Brown, the latest in a long line of Broad Street Bullies, is a candid person. The NHL may pretend that fighting is the "spontaneous combat which comes out of the frustrations of the game"—which is how Ziegler has defined hockey's fisticuffs—but Brown makes no such highfalutin claims. "Sometimes when you're losing or your team is fiat, you need to rough it up a bit to give the other team a message," Brown explains. " 'Hey, we're still here. We're coming back at you.' Or sometimes you have to fight to keep your team from going flat. You've got to learn how to read a game. I'd like to think I helped our team win some games because I did rough it up a few times." Count on it, Brownie.
"It's a tough job," the 23-year-old Brown continues. He goes 6'5", 205 pounds and has been in 20 fights this season, or 3.3 for every goal he has scored. On the other hand, Mike Bossy of the New York Islanders has scored 40 goals and has no fights; in fact, Bossy has spent only two minutes in the penalty box all season. "Any tough guy in the league can be beaten on any night," Brown says. "But I'm doing what I love to do. You couldn't go out every night and do it if you didn't love it. Nobody thought I'd ever amount to anything as a hockey player. I never skated well. Even in the AHL I couldn't skate. But I started making teams because I could fight. That's how I made it this far."

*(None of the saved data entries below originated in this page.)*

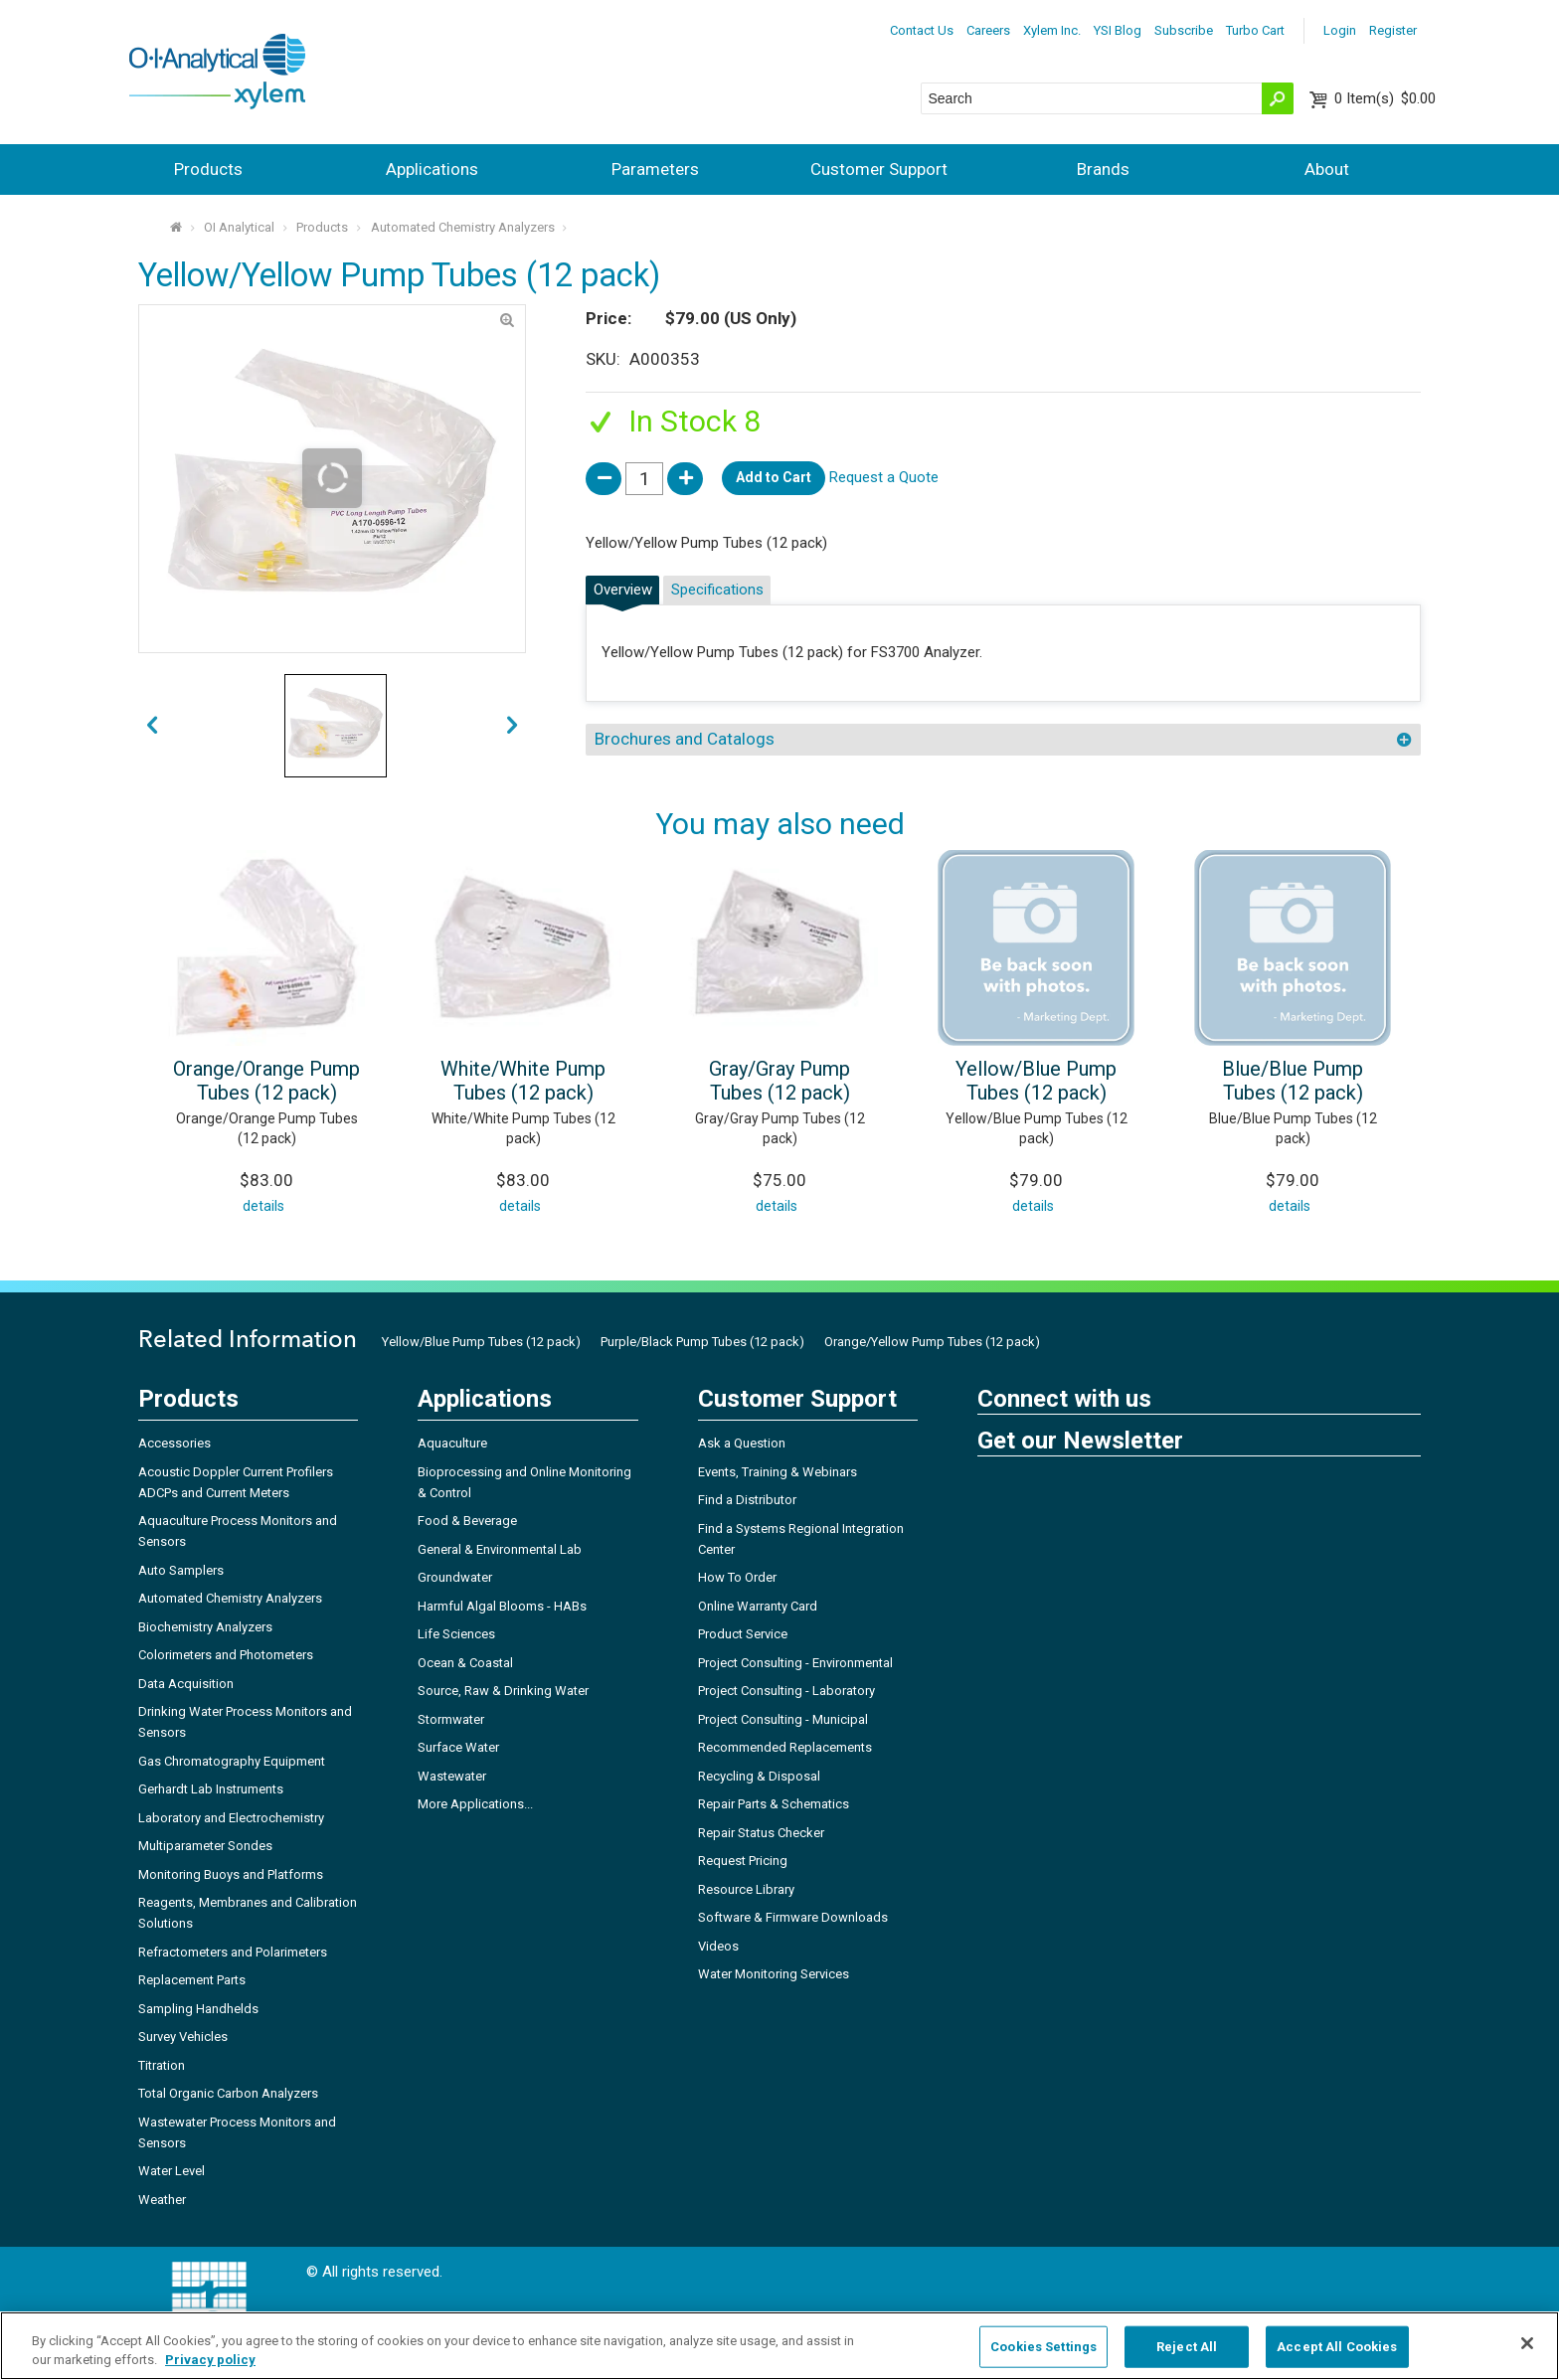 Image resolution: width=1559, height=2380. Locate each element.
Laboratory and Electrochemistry (231, 1817)
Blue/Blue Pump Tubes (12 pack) (1292, 1081)
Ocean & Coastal (465, 1662)
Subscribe (1183, 30)
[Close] (1527, 2343)
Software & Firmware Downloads (793, 1917)
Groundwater (455, 1577)
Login (1339, 30)
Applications (432, 169)
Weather (162, 2199)
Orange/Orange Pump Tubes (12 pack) (266, 1081)
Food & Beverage (467, 1520)
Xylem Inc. (1052, 30)
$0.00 (1385, 98)
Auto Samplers (181, 1570)
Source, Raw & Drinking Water (503, 1690)
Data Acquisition (186, 1683)
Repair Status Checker (761, 1832)
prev (512, 726)
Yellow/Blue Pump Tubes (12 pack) (1036, 1081)
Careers (988, 30)
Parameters (655, 169)
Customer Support (879, 169)
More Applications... (475, 1803)
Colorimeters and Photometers (225, 1654)
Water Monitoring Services (773, 1973)
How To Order (737, 1577)
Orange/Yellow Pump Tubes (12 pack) (932, 1341)
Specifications (717, 589)
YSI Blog (1117, 30)
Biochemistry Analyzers (205, 1626)
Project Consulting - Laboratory (786, 1690)
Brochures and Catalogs (685, 739)
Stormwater (451, 1719)
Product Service (742, 1633)
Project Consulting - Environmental (795, 1662)
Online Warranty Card (757, 1606)
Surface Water (458, 1747)
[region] (779, 2345)
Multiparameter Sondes (205, 1845)
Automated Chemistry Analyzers (463, 227)
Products (208, 169)
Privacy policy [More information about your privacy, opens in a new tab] (210, 2359)
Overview (623, 589)
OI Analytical (239, 227)
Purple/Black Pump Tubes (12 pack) (702, 1341)
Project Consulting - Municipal (783, 1719)
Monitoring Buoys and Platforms (230, 1874)
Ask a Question (741, 1443)
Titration (161, 2065)
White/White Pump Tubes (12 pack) (523, 1081)
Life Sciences (456, 1633)
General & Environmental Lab (500, 1549)
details (263, 1206)
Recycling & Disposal (759, 1776)
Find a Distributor (747, 1499)
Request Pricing (742, 1860)
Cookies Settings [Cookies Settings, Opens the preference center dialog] (1043, 2346)
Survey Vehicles (183, 2036)
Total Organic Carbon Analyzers (228, 2093)
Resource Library (746, 1889)
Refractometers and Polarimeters (232, 1952)
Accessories (174, 1443)
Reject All (1186, 2346)
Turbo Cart (1255, 30)
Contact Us (921, 30)
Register (1393, 30)
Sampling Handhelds (198, 2008)
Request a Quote (884, 477)
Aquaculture (452, 1443)
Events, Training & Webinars (777, 1471)
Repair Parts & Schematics (773, 1803)
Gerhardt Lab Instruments (210, 1789)
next (151, 726)
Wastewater (452, 1776)
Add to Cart (773, 477)
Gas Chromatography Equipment (231, 1761)
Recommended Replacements (785, 1747)
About (1326, 169)
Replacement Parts (192, 1979)
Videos (718, 1946)
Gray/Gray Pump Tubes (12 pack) (779, 1081)
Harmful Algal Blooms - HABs (502, 1606)
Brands (1103, 169)
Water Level (171, 2170)
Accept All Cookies (1337, 2346)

No one will dispute Brown's self-evaluation. "The players know how they got to the NHL and how they're going to stay," says Clarke.
And how many of those fights are of the spontaneous variety that springs out of the "frustrations" of the game? Let Brown tell it: "I don't know if I ever really get all that mad. You have to have a clear head when you fight. You don't want to be swinging wildly. You try to aim at the nose or the chin, some place where, if you land one, it'll cause damage. Broken nose, broken jaw—that's the quickest way to get the point across. There's no sense getting into a fight if you're not trying to hurt them."
It's a simple enough concept: When you throw a punch at someone, you intend to cause injury. Well, boys will be boys. How many times have you heard the argument that no one has ever been seriously hurt in a hockey fight? Separated shoulders and broken knuckles, noses, teeth and jaws don't count. Otherwise the league would have to enforce its own Rule 44 (a): "A match penalty [ejection from the game without an immediate replacement on the ice] shall be imposed on any player who deliberately attempts to injure an opponent...."
The rule does not specify how one attempts to injure. So why is a guy like Brown allowed to try to flatten a beak with a fist but not, say, with a wrench?